▸ DIRECTIONS FOR THIS TASK
Find and copy each line of the data that includes "Appearance".

▸ GIVEN RECORDS
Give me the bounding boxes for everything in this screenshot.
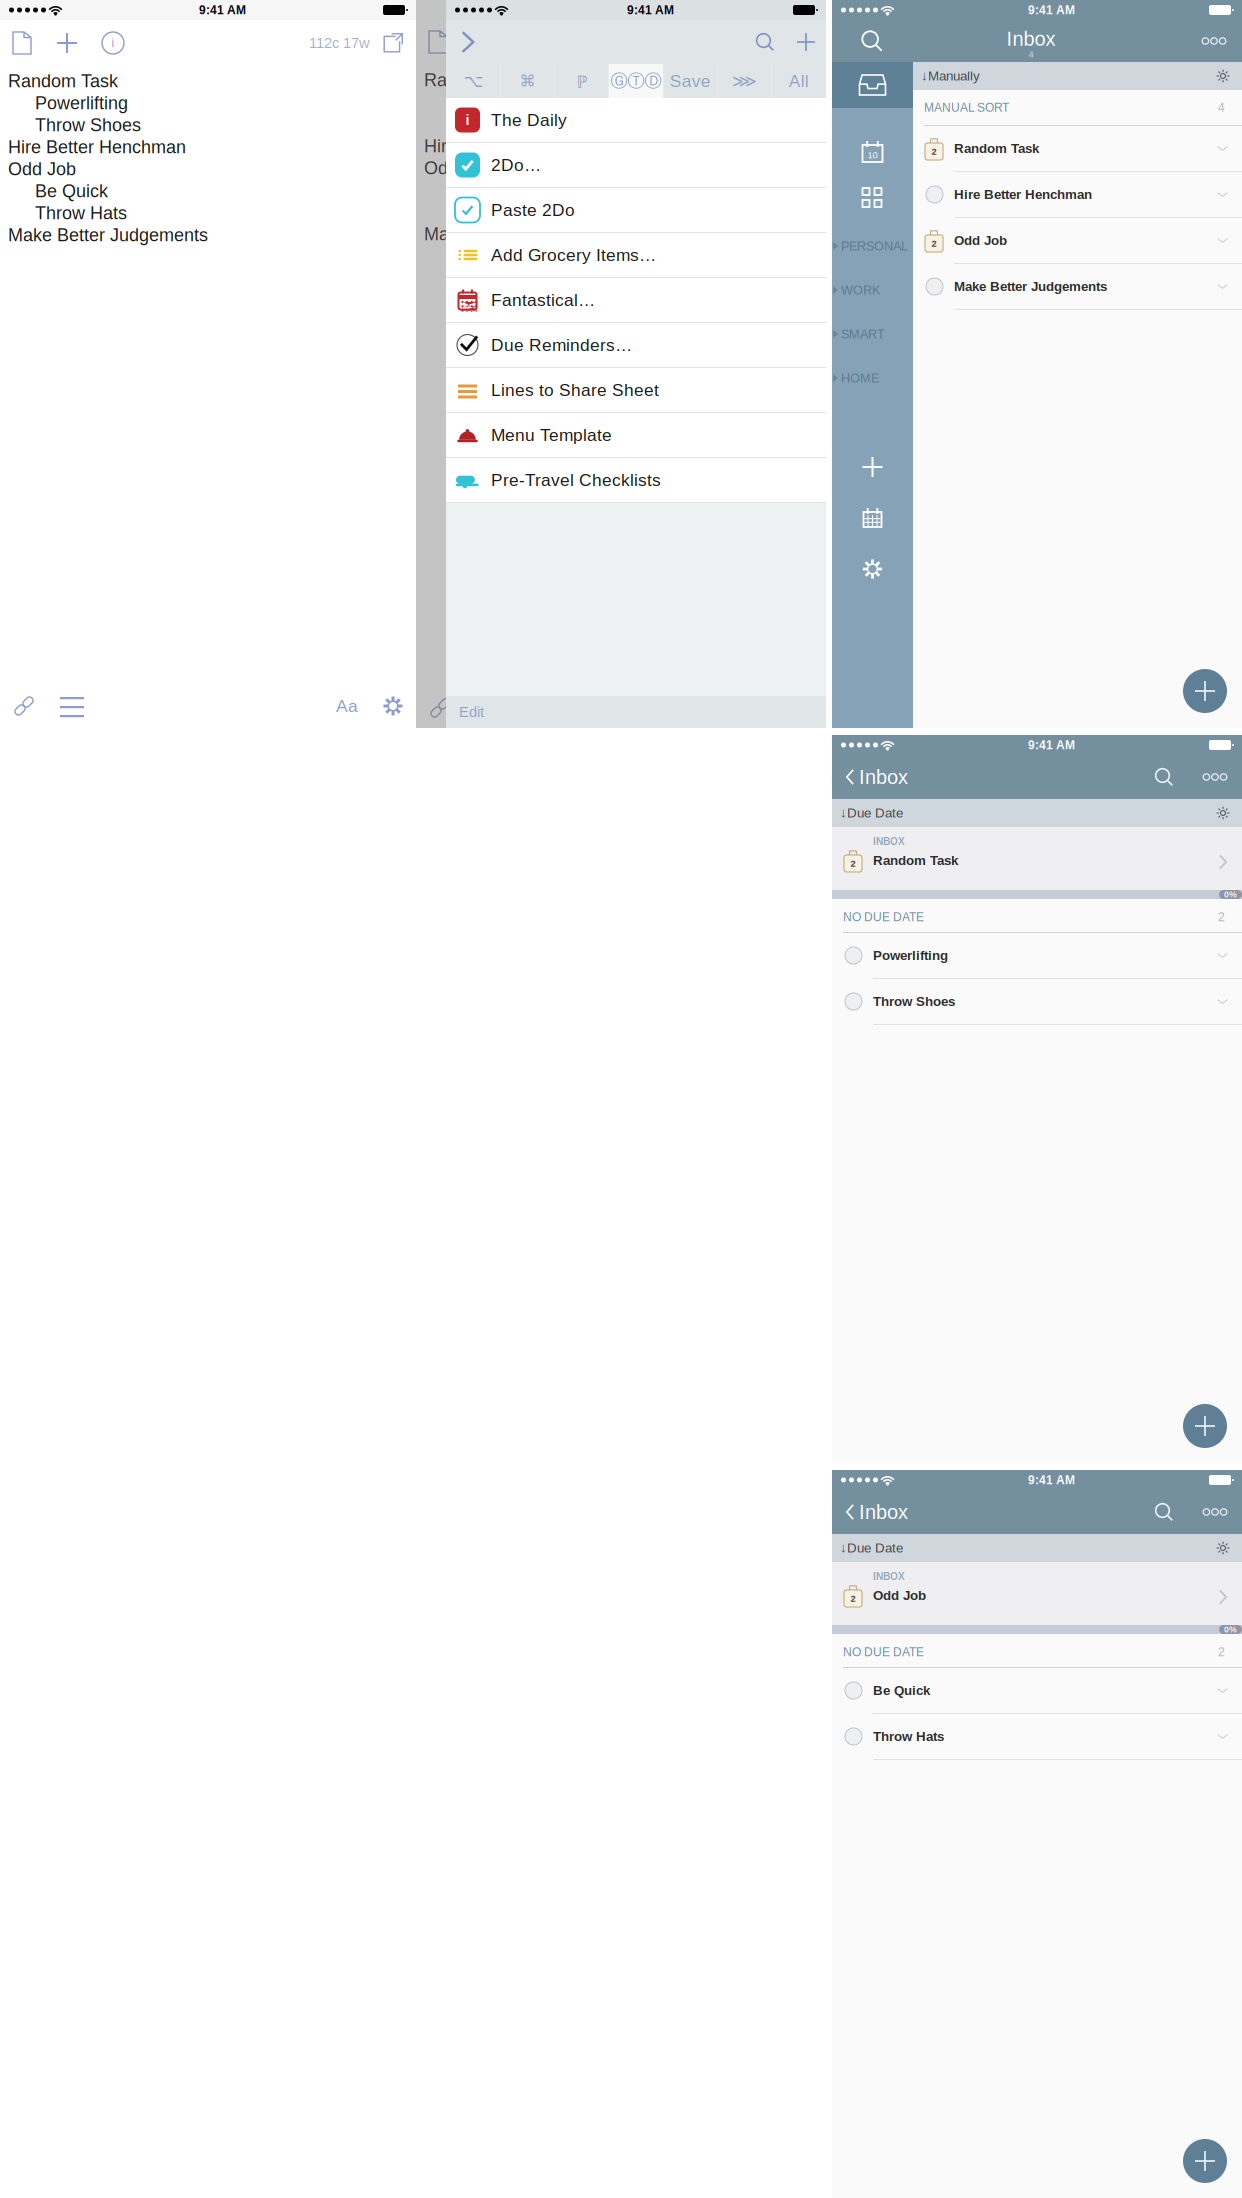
staticText: 2 (932, 238, 936, 249)
button[interactable]: Throw Shoes (832, 979, 1242, 1025)
button[interactable]: New task (832, 445, 913, 489)
button[interactable]: Outline (48, 697, 96, 715)
button[interactable]: WORK (832, 274, 913, 306)
button[interactable]: Powerlifting (832, 933, 1242, 979)
staticText: ⌘ (519, 72, 535, 90)
button[interactable]: More (1186, 19, 1242, 63)
staticText: Odd Job (424, 158, 492, 178)
button[interactable]: Lines to Share Sheet (446, 368, 826, 413)
staticText: ⌥ (463, 71, 483, 91)
button[interactable]: ℙ (555, 64, 609, 98)
button[interactable]: HOME (832, 362, 913, 394)
staticText: WORK (841, 283, 880, 297)
button[interactable]: Save (663, 64, 717, 98)
staticText: Odd Job (954, 233, 1007, 248)
staticText: Hire Better Henchman (8, 137, 186, 157)
button[interactable]: Inbox (832, 62, 913, 108)
button[interactable]: Search (832, 20, 912, 62)
staticText: HOME (841, 371, 879, 385)
button[interactable]: INBOX (832, 827, 1242, 890)
staticText: Random Task (424, 70, 534, 90)
button[interactable]: Edit (446, 696, 484, 728)
staticText: Paste 2Do (491, 200, 575, 220)
button[interactable]: New task (1183, 1404, 1227, 1448)
staticText: 9:41 AM (1028, 738, 1075, 752)
button[interactable]: ⌥ (446, 64, 500, 98)
button[interactable]: New document (0, 31, 44, 55)
staticText: Random Task (8, 71, 118, 91)
button[interactable]: Appearance (1216, 806, 1242, 820)
staticText: ℙ (576, 69, 587, 93)
button[interactable]: Fantastical… (446, 278, 826, 323)
button[interactable]: Add (44, 32, 90, 54)
staticText: 4 (1028, 49, 1034, 59)
staticText: MANUAL SORT (924, 101, 1009, 114)
button[interactable]: Hire Better Henchman (913, 172, 1242, 218)
button[interactable]: Info (90, 32, 136, 54)
button[interactable]: Documents (370, 32, 416, 54)
button[interactable]: Paste 2Do (446, 188, 826, 233)
button[interactable]: Pre-Travel Checklists (446, 458, 826, 503)
button[interactable]: ⌘ (500, 64, 555, 98)
staticText: Save (670, 71, 711, 91)
button[interactable]: More (1188, 755, 1242, 799)
button[interactable]: All lists (832, 176, 913, 220)
button[interactable]: Aa (324, 696, 370, 716)
staticText: ↓ (840, 806, 847, 820)
button[interactable]: 2Do… (446, 143, 826, 188)
button[interactable]: PERSONAL (832, 230, 913, 262)
button[interactable]: ⋙ (717, 64, 772, 98)
button[interactable]: Settings (370, 695, 416, 717)
button[interactable]: 2 (913, 218, 1242, 264)
staticText: Add Grocery Items… (491, 245, 656, 265)
staticText: Odd Job (873, 1588, 926, 1603)
button[interactable]: Throw Hats (832, 1714, 1242, 1760)
button[interactable]: Be Quick (832, 1668, 1242, 1714)
button[interactable]: Make Better Judgements (913, 264, 1242, 310)
button[interactable]: Appearance (1216, 1541, 1242, 1555)
staticText: Throw Hats (35, 203, 127, 223)
staticText: Throw Hats (451, 202, 543, 222)
button[interactable]: More (1188, 1490, 1242, 1534)
button[interactable]: Search (1140, 755, 1188, 799)
button[interactable]: Inbox (832, 1490, 908, 1534)
staticText: Inbox (859, 1501, 908, 1523)
button[interactable]: Settings (832, 547, 913, 591)
button[interactable]: Inbox (832, 755, 908, 799)
button[interactable]: New task (1183, 2139, 1227, 2183)
staticText: Due Date (847, 1541, 903, 1556)
staticText: Aa (336, 696, 358, 716)
button[interactable]: i (446, 98, 826, 143)
staticText: ↓ (840, 1541, 847, 1556)
button[interactable]: Search (1140, 1490, 1188, 1534)
staticText: 2 (1218, 910, 1225, 924)
button[interactable]: New task (1183, 669, 1227, 713)
button[interactable]: All (772, 64, 826, 98)
staticText: 9:41 AM (1028, 1473, 1075, 1487)
button[interactable]: Today (832, 130, 913, 174)
staticText: Hire Better Henchman (954, 187, 1092, 202)
staticText: Inbox (1006, 28, 1056, 50)
staticText: Pre-Travel Checklists (491, 470, 661, 490)
button[interactable]: Menu Template (446, 413, 826, 458)
button[interactable]: ⒼⓉⒹ (609, 64, 663, 98)
staticText: Powerlifting (35, 93, 128, 113)
button[interactable]: SMART (832, 318, 913, 350)
button[interactable]: INBOX (832, 1562, 1242, 1625)
button[interactable]: Search (744, 20, 786, 64)
button[interactable]: 2 (913, 126, 1242, 172)
button[interactable]: Add Grocery Items… (446, 233, 826, 278)
button[interactable]: Link (0, 694, 48, 718)
button[interactable]: Add (786, 20, 826, 64)
button[interactable]: Calendar (832, 496, 913, 540)
button[interactable]: Due Reminders… (446, 323, 826, 368)
button[interactable]: Appearance (1216, 69, 1242, 83)
staticText: 9:41 AM (199, 3, 246, 17)
staticText: Throw Shoes (451, 114, 557, 134)
staticText: Make Better Judgements (954, 279, 1107, 294)
staticText: INBOX (873, 836, 905, 847)
staticText: Due Date (847, 806, 903, 820)
button[interactable]: Forward (446, 20, 490, 64)
staticText: Be Quick (35, 181, 108, 201)
staticText: Menu Template (491, 425, 612, 445)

▸ SOLUTION BELOW
button[interactable]: Appearance (1216, 806, 1242, 820)
button[interactable]: Appearance (1216, 1541, 1242, 1555)
button[interactable]: Appearance (1216, 69, 1242, 83)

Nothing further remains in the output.